Please return the lines below verbatim, beginning at the one that has "only appear to" and stopping after the one that has "are in. If this", and add no other lines.

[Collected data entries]
Content starts

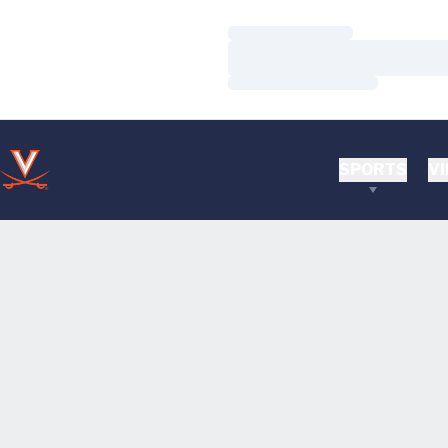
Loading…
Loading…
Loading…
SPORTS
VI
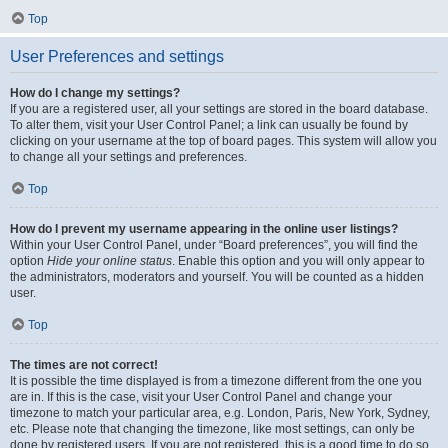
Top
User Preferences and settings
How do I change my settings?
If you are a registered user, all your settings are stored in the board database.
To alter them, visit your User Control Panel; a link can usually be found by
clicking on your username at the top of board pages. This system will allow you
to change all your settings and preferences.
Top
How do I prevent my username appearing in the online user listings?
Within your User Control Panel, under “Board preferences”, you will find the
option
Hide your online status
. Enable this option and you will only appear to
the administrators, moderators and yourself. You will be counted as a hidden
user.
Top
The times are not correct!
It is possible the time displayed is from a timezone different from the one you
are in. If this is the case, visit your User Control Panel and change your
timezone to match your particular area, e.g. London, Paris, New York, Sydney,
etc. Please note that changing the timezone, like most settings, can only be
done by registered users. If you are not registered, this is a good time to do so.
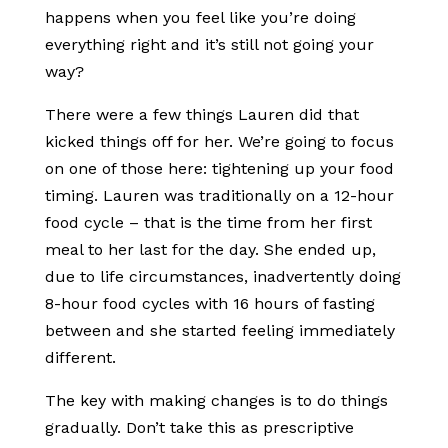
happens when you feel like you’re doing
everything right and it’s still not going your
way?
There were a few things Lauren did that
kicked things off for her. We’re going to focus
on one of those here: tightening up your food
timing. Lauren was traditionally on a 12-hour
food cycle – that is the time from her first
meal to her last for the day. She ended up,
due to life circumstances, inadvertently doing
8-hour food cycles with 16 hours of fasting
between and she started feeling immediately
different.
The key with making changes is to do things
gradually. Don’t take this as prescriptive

Content ends
Content starts

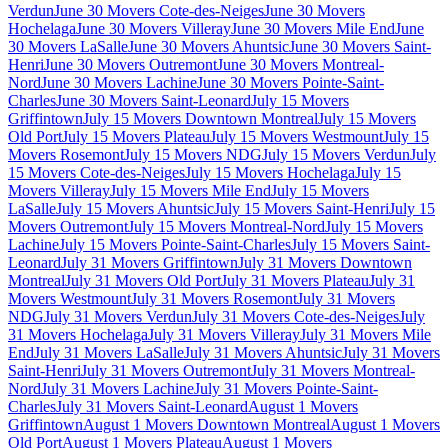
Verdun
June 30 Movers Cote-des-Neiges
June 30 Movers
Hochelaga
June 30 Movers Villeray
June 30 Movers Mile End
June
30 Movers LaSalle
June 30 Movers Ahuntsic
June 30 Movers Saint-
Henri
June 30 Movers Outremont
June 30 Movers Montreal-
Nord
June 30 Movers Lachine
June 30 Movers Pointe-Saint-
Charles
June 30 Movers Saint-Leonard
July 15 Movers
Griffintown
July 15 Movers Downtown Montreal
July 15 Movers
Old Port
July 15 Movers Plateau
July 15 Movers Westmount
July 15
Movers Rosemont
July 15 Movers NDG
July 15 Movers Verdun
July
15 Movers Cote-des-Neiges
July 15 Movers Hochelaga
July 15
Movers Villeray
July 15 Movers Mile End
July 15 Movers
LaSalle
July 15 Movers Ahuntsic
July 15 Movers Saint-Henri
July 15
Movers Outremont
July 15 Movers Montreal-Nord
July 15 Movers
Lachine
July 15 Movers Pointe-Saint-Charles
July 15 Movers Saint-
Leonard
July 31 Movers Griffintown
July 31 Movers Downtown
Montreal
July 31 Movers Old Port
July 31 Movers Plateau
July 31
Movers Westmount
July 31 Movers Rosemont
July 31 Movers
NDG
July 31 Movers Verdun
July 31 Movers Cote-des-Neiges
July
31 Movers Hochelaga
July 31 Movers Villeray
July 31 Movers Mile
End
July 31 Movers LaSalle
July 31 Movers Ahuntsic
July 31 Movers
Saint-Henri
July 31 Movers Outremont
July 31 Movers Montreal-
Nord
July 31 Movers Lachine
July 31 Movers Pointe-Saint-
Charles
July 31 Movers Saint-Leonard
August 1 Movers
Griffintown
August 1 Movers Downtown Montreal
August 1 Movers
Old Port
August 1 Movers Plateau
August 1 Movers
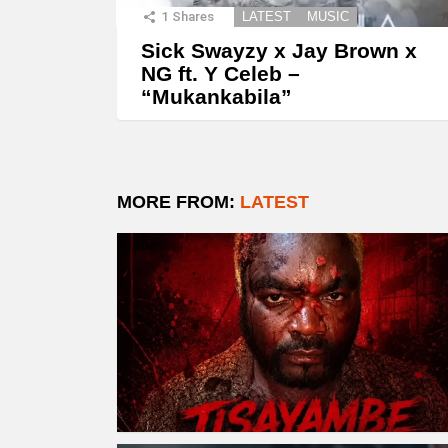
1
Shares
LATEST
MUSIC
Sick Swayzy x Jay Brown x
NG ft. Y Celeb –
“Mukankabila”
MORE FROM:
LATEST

Content ends

*Exercise solution*
. Enable this option and you will only appear to
the administrators, moderators and yourself. You will be counted as a hidden
user.
Top
The times are not correct!
It is possible the time displayed is from a timezone different from the one you
are in. If this is the case, visit your User Control Panel and change your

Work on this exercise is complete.